If you are not writing much at all, do you really want to be a writer?

In your place, I'd put all of my spare energy right now into writing. Make that website/blog of yours something special. Post something at least 3 times a week, and make sure it's good. Take an hour every day to work on it. Then, 6 months from now, you'll have a good start with something that could be very impressive to help you get a job somewhere. It's also possible that the blog will be successful enough to start generating an income.

Once you have something impressive, that's when you should start putting more effort into finding a writing job. Not to say you shouldn't be looking now, but that shouldn't be taking energy away from getting back into writing mode. Once you feel ready, or once your credit cards are paid off and you are feeling a little more financially secure (and likely less stressed), than you can focus on the job hunt.

With all art, you need to do it constantly, not only to hone your skills, but also to show the world that you're doing it. I'm not a writer, but as a musician, if I look at the website of another musician and it hasn't been updated with new stuff in the last year, I wonder what they're doing. On the other hand, those people who have new music on their site every few weeks, even if it isn't particularly fantastic, always come across as "real" musicians. They obviously are writing and playing all the time, and I'm much more inclined to contact one of them for a project than someone who's website isn't current.
posted by markblasco at 8:52 AM on May 6, 2013 [2 favorites]

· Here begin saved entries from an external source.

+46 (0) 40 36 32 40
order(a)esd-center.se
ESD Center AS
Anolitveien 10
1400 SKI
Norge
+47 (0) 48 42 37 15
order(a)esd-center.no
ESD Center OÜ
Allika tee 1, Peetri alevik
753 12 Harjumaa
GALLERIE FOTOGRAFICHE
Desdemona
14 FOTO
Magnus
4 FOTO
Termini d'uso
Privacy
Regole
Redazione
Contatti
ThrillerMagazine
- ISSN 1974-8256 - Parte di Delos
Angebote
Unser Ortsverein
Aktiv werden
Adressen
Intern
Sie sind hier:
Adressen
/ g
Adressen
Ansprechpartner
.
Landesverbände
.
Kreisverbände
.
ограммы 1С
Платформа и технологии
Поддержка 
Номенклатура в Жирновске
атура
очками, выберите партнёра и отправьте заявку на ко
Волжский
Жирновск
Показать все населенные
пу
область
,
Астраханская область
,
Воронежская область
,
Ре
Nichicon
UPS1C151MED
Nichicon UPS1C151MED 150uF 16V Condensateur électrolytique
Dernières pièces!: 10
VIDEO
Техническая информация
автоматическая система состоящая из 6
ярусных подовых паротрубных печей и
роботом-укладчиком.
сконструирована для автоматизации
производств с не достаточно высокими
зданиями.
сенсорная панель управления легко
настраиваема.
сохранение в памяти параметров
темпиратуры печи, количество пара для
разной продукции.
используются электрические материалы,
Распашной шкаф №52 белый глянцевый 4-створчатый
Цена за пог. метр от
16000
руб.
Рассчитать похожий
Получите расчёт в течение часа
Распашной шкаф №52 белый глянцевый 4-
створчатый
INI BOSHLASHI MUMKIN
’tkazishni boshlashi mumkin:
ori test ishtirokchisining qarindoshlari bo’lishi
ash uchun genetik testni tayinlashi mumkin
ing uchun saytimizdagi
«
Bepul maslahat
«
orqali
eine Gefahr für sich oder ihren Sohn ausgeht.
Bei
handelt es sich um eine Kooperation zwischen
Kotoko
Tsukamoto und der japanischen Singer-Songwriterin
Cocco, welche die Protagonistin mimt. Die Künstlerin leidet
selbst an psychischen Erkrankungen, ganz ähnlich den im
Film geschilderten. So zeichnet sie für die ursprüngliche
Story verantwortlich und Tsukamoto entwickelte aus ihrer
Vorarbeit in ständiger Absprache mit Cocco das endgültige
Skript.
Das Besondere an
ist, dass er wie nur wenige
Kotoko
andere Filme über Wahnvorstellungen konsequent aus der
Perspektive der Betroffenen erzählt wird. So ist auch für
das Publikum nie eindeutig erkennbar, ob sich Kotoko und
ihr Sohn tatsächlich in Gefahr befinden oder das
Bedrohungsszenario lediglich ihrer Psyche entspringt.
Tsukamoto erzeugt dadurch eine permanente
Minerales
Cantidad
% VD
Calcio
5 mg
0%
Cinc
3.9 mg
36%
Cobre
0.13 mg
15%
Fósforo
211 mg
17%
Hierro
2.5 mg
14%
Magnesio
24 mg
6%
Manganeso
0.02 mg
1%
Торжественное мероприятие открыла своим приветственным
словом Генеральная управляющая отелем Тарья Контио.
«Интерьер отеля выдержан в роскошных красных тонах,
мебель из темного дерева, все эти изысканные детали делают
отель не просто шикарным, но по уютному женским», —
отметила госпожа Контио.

If you want to freelance, I'd suggest finding stuff to write about, and pitching all the local papers and websites even the ones that don't pay ( I don't believe in working for free once you're established , but you need clips.) You don't need a J-school degree to be a journalist--you need to be curious about the world around you and know what questions to ask and how to write up what you find out in an engaging way.
I think you should relaunch your blog(s), because then you have a showcase for your previous work, and a home where people can find you. Start meeting editors, writers, etc.. Mpls isn't New York, but as the movie says, for many people it's the MinneApple , and thus, the Big City for miles around. Colleges, the U, arts organizations, corporations abound, along with a literate populace, means that people will want to hire someone who communicates well.
posted by Ideefixe at 9:07 AM on May 6, 2013 [1 favorite]

Hi TrishaLynn, we met at your meetup. I will have a look around my contacts to see if I know anyone who works in writing or editing that I can connect you with. In the meantime, if you decide to look for a unrelated 9-5 job that just pays the bills, I work for a big company here in Minneapolis which is definitely hiring and I might be able to help out.
posted by triggerfinger at 9:31 AM on May 6, 2013

Thanks so much for all the advice so far. My husband and I worked on tailoring my resume to be more of a functional one, and I'm following-up with some of the people in this thread who were kind enough to MeMail me information and help. If anyone's still reading, keep it coming!
posted by TrishaLynn at 5:37 AM on May 7, 2013

Hey TrishaLynn!
I haven't done much professional writing myself, but I recently found lists of places that will pay for your writing ( Those will probably not lead to a career right away per se, but it might help you build up your experience and get you to think of yourself as a writer maybe?